Integrating confocal microscopy and cryo plasma FIB milling for tomography

Lead Research Organisation: The Rosalind Franklin Institute
Department Name: Research


The Life Sciences sector forms a key part of the UK economy: it employs over 220,000 people, contributes significantly to
GDP and UK balance of trade, and is crucial for developing leading-edge treatments for patients. It is underpinned by the UK's world-leading research base in the health and life sciences. Many key research breakthroughs are, in turn, enabled by advances in engineering and physical sciences (EPS) research - which provide ever more sophisticated instrumentation and methods to support the study of living organisms (from microbes to plants, animals and the human body) and biological processes (including both disease pathology and drug action). R&D across all parts of this ecosystem - from fundamental understanding to applied research to product development - is crucial for the delivery of long-term economic growth and continued advances in agriculture, food security, healthcare and public health. Historic models of innovation have often been linear, involving a degree of serendipity. Disruptive technologies and scientific breakthroughs will be accelerated if physical scientists, engineers, life scientists and industry work together, and at scale. The Franklin has a focal point (Hub) at Harwell Science and Innovation Campus, linked to formal Spokes in leading HEIs across the UK, it will integrate complementary expertise from academia and industry to create a national centre of excellence for methods development at the convergence of the physical and life sciences.
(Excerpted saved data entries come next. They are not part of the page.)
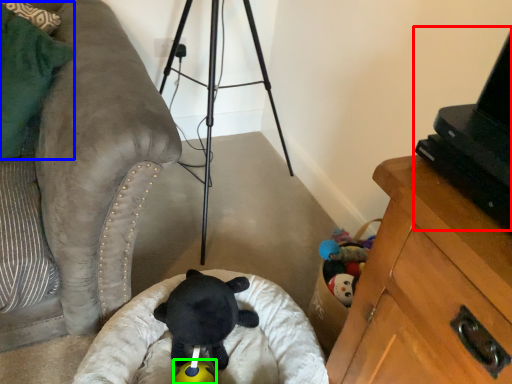 Question: Which object is the closest to the computer (highlighted by a red box)? Choose among these: pillow (highlighted by a blue box) or toy (highlighted by a green box).

Choices:
 (A) pillow
 (B) toy

Answer: (B) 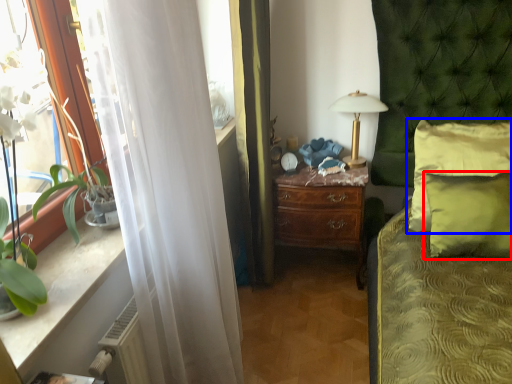 Question: Among these objects, which one is farthest to the camera, pillow (highlighted by a red box) or pillow (highlighted by a blue box)?

Choices:
 (A) pillow
 (B) pillow

Answer: (B) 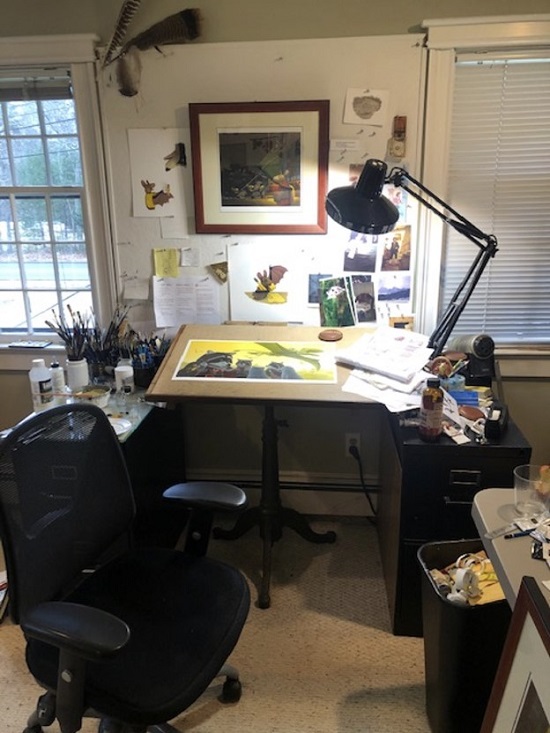 Where is `metal filing cabnet`? metal filing cabnet is located at coordinates (431, 485).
It will create high-value jobs, protect and attract inward investment, and drive long-term growth; and contribute to the delivery of the Government's innovation, industrial and regional strategies.

The correlation of visible microscopy with electron imaging, is of course a critical goal of the RFI, it underpins imaging across scales. Thus for cells and tissue, the accurate targeting of the zone of interest to be milled is critical. Due to the crowded cellular environment, it is, as a practical matter, almost impossible to confirm the region of interest is within the EM volume during measurement, since the sample is damaged by electron dose. Correlative Light and EM (CLEM) methods are used to guide the milling and imaging. In broad terms fluorescent tag(s) are put onto the protein(s) of interest; this is extremely technically challenging and prone to error. We propose, in a collaboration with Thermo Fischer Scientific , to combine fluorescence imaging and plasma FIB milling in a single machine, thus transforming the workflow for tomography. This equipment has applications in both correlative imaging themes and in the mass spectrometry theme.

Planned Impact

The RFI will deliver a broad range of inter-connected benefits to the UK economy. These will fall into two categories:
- direct outputs from the RFI itself (mostly in the short or medium-term); and
- long-term impacts delivered by third parties, enabled by the application of RFI outputs.

The primary driver for creating the RFI is to realise eventual impact via clinical or industrial application alongside novel methods that will also have a disruptive effect on discovery research, helping to maintain UK leadership in the life sciences.

This technology will cement a UK flagship collaboration with Thermo Fischer Scientific. The collaboration has support from UK government and the UK Biotech / pharma sector. It delivers opportunities for technology transfer to Industry as we will provide access to UK companies.